How Supergraphs Help Consolidate Data Access

GraphQL, a query language for APIs, has become more of a common tool for new web-based development. GraphQL can help streamline data access by providing all the resources a developer requires in a single request. Compared to the traditional REST approach to web-based data access, GraphQL has a more standardized and traversable schema and arguably better developer experience.

But GraphQL is not just great for improving developer usability for a single data model. If used to aggregate various data sources and APIs into a unified graph, GraphQL could become ‘one schema to rule them all‘ for enterprises. Some refer to this architecture as a supergraph.

I recently caught up with Tanmai Gopal, CEO of Hasura, to explore the concept of a supergraph and see how it can help make data more accessible for enterprises. Below, we’ll consider the expansion of the supergraph concept and what the benefits are of deploying such a strategy.

Understanding the Need for Supergraphs

In large software architectures, product teams need access to various data sources from different domains. “There is a need for integrative experiences, which are becoming more and more important for the end user,” explained Gopal. For instance, an e-commerce application might be composed of product catalog data, login functionality, payment data, shipping information and other necessary information.

However, there are hurdles in the way of pulling in data from these multiple domains. Different domains are often built as microservices, supported by a dedicated team and using a bespoke developer portal and API schema to externalize the services, said Gopal. The friction involved in API integration and the lack of a common registry of services could slow down development.

Not only do microservices that expose discrete endpoints have issues, but the lines between internal and external are blurring, necessitating a zero-trust approach. And if we begin to consider data as a product, explained Gopal, we need to access multiple domains in a secure, consistent and scalable way.

Benefits of Adopting GraphQL and Supergraph

A supergraph can solve some of these difficulties, explained Gopal. By exposing graphs from different domain services, you can automatically unify data into a supergraph, which could be accessed from various teams. And the great thing about using GraphQL is that the act of documenting is the act of building the API, meaning that the description and schema are more standardized.

By composing disparate services into a centralized registry, you could work across domains in a systematic but federated way, said Gopal. Implementing a layer here could also be a good area to enforce role-based identity or authentication.

Andrew Carlson, principal field architect at Apollo GraphQL, similarly proposed using GraphQL to centralize data access control. “When used as a layer to aggregate and orchestrate existing APIs,” Carlson said. “It’s an ideal location in our architecture to centralize access control and authorization down to the field level, providing field-level observability into which clients request what data.”

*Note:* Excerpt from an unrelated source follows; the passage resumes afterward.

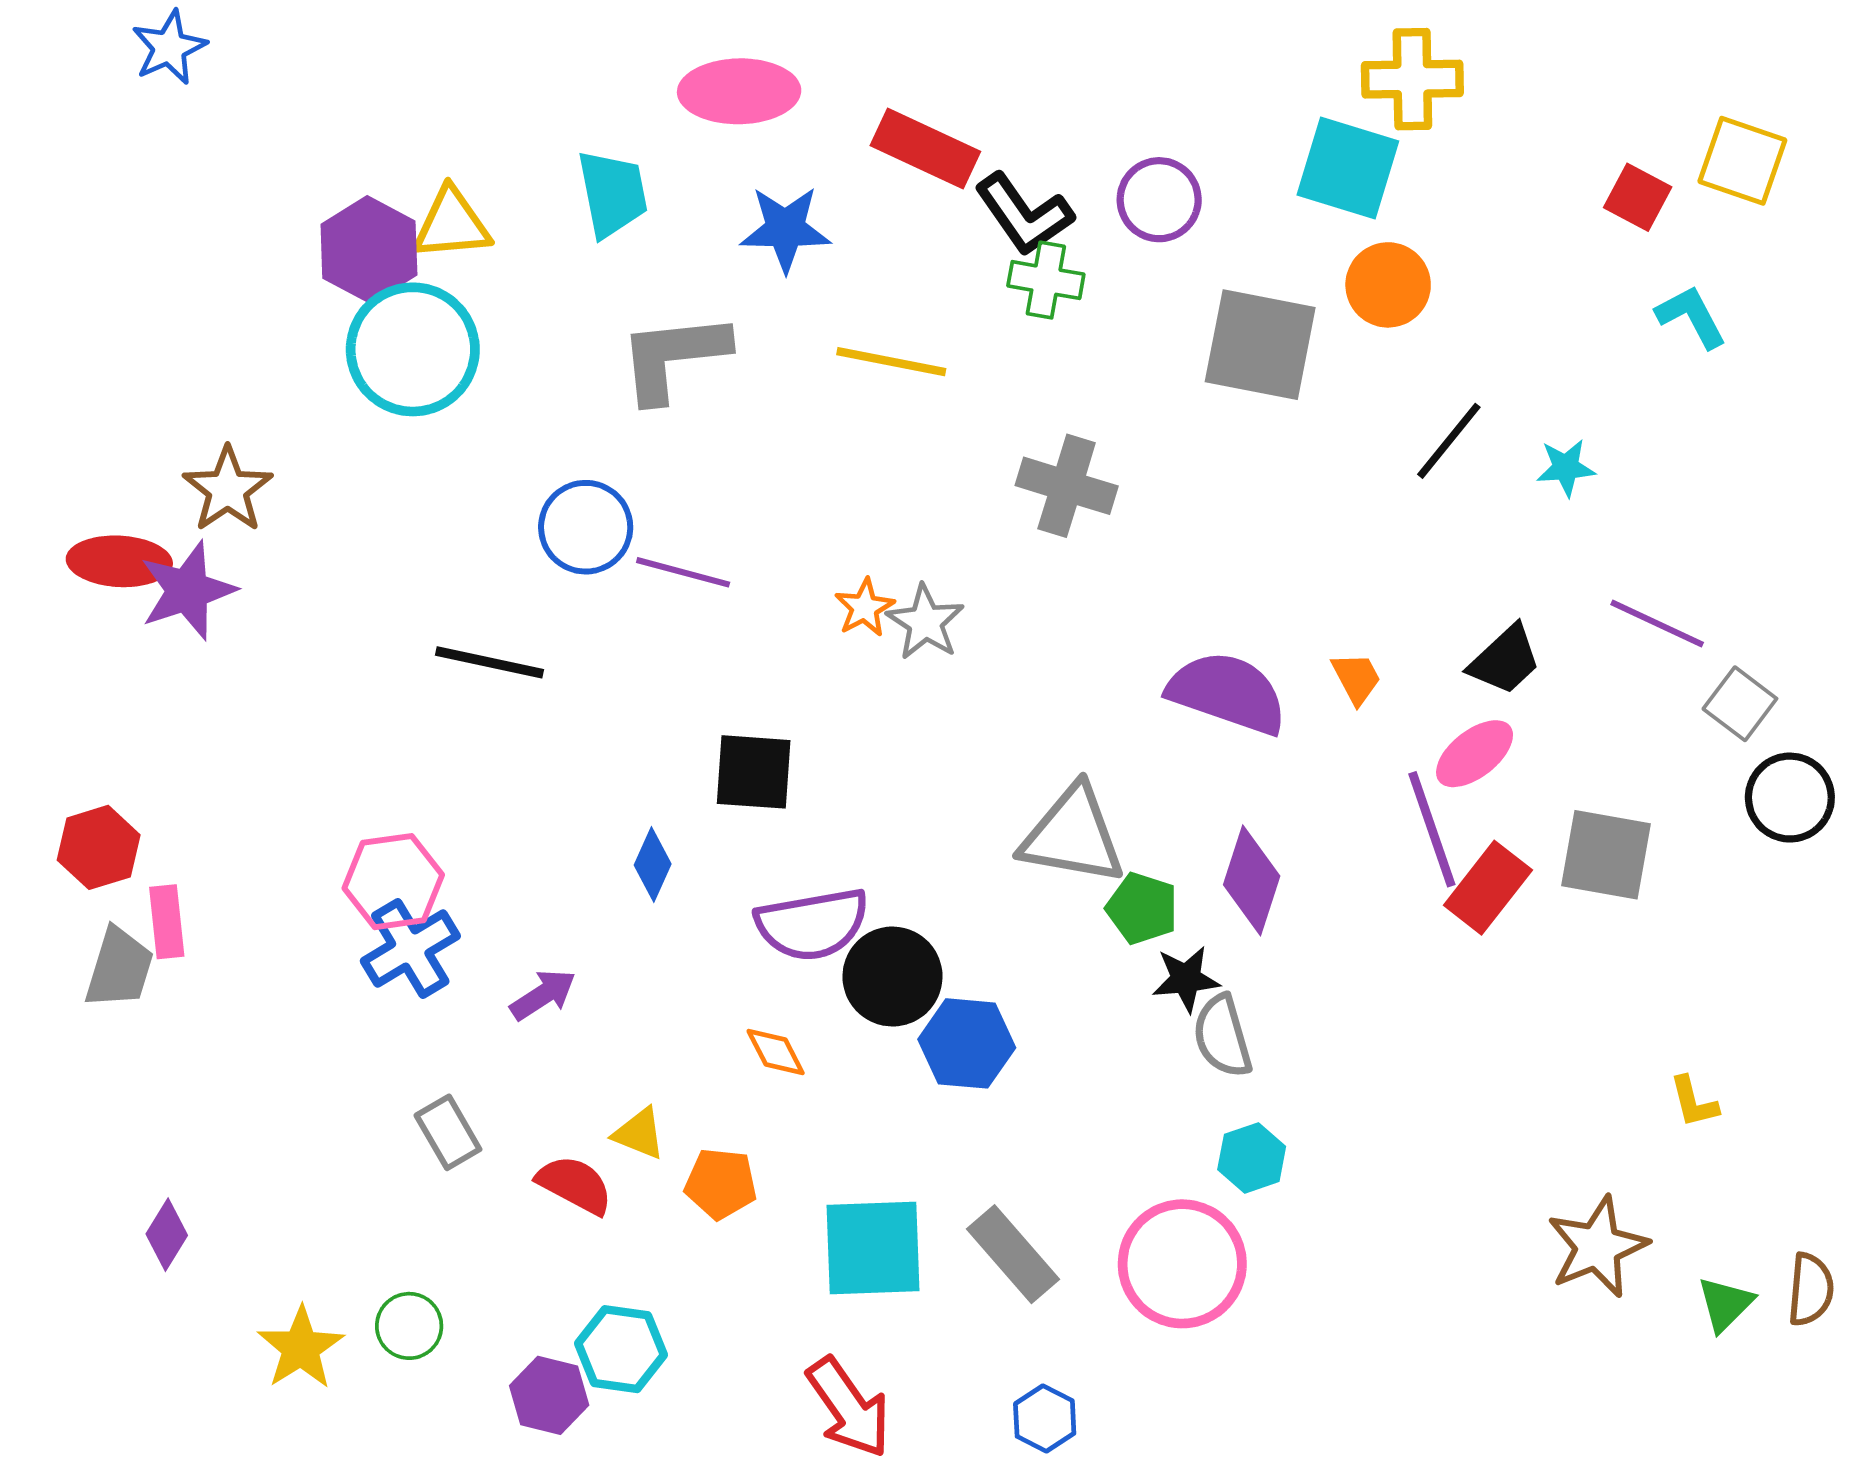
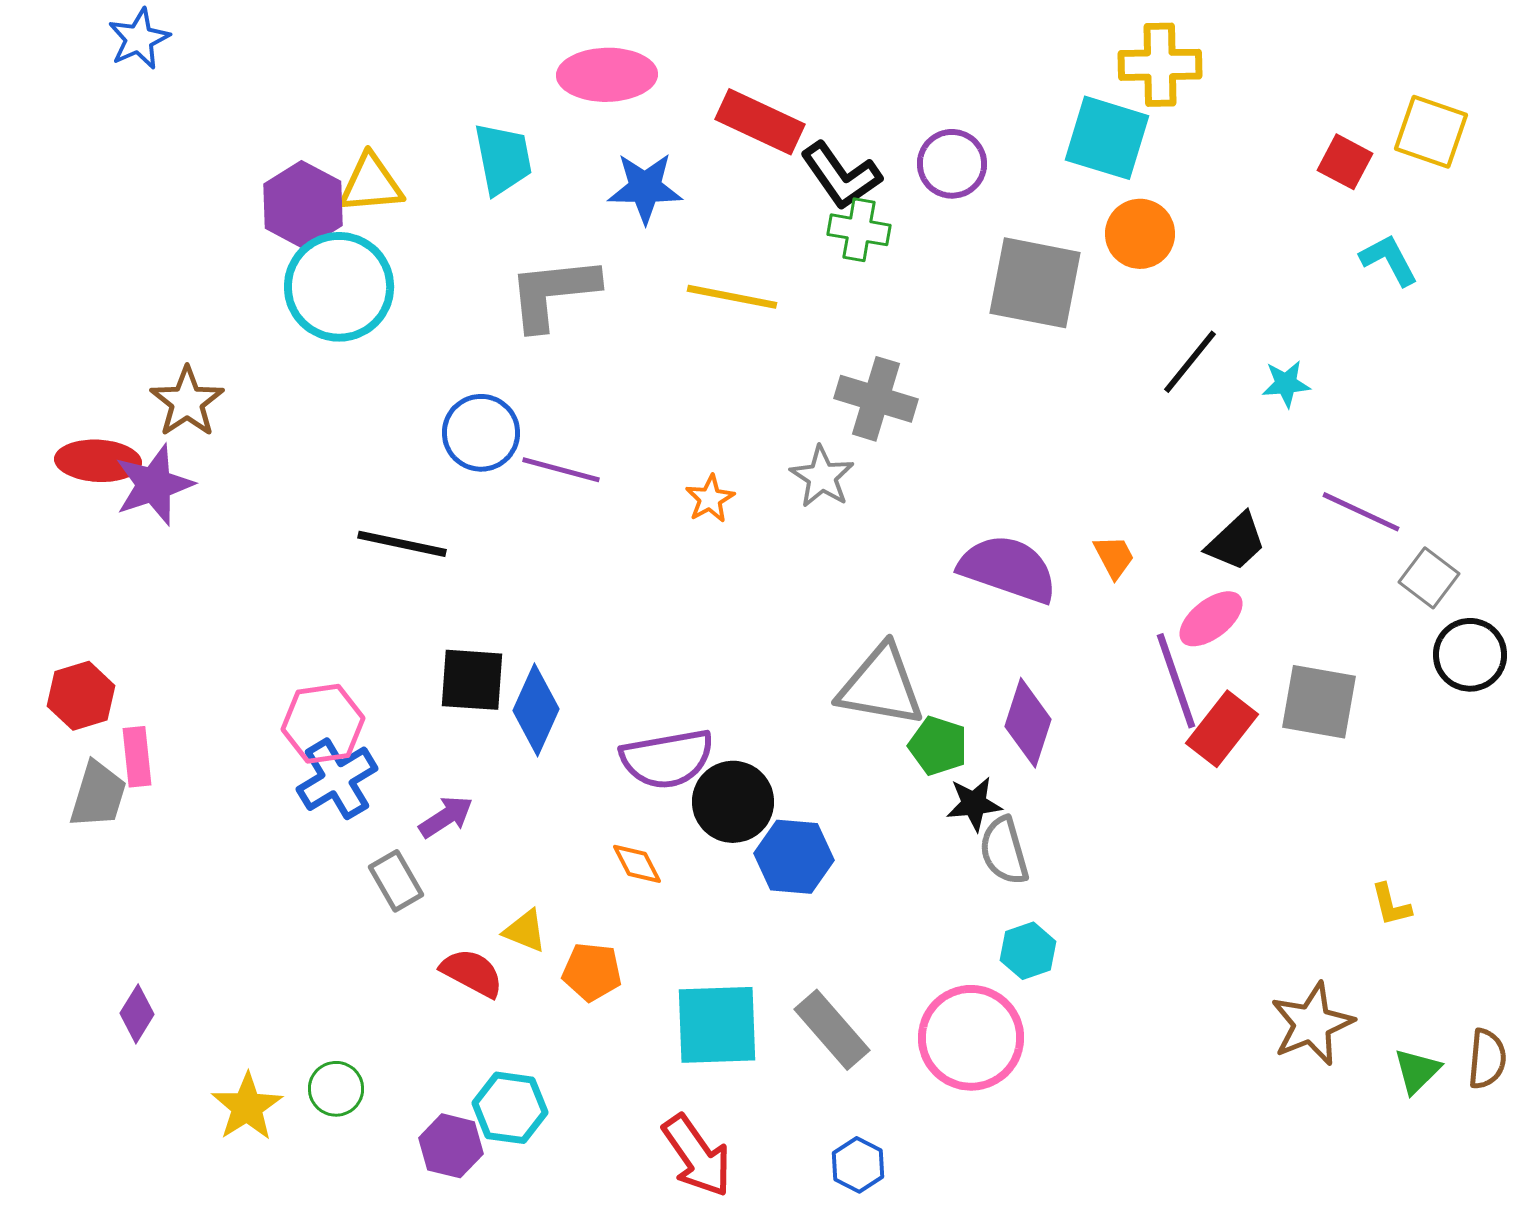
gray star: (925, 622) -> (822, 477), moved
black square: (754, 772) -> (472, 680), moved
blue diamond: (653, 864) -> (536, 710), size x1.5
gray rectangle: (448, 1132) -> (396, 881), moved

Gopal shared a handful of other specific advantages for using GraphQL in this context:

Helps you write less code: Since GraphQL enables you to fetch whatever field you want, aligning on GraphQL as a common interface could reduce the number of requests required to integrate data. Also, certain developer experience perks, such as auto-complete, could enhance schema discoverability and have exponential benefits when sources are intertwined in a combined graph.
Increases agility for new development: The need to quickly understand the overall schema and what it looks like is becoming especially relevant, especially for AI applications, said Gopal. There’s a massive agility boost when using a supergraph schema, he added, such as enabling software teams to fetch the context they require to quickly put things into motion.
Improves data and service discoverability: Software teams are facing tooling sprawl, and the number of APIs in use within an organization keeps increasing. A supergraph can enable a traversable data mesh, greatly aiding discoverability and, in turn, the ability to innovate. “The benefit from the ability to understand and use data from different domains is massive,” said Gopal.
Unifies teams from various domains: Another potential benefit of the supergraph concept is improved inter-departmental collaboration. Helping teams work together could enhance reporting and reduce risk. This new shared operating model helps to clean things up when updating code and the schema, said Gopal.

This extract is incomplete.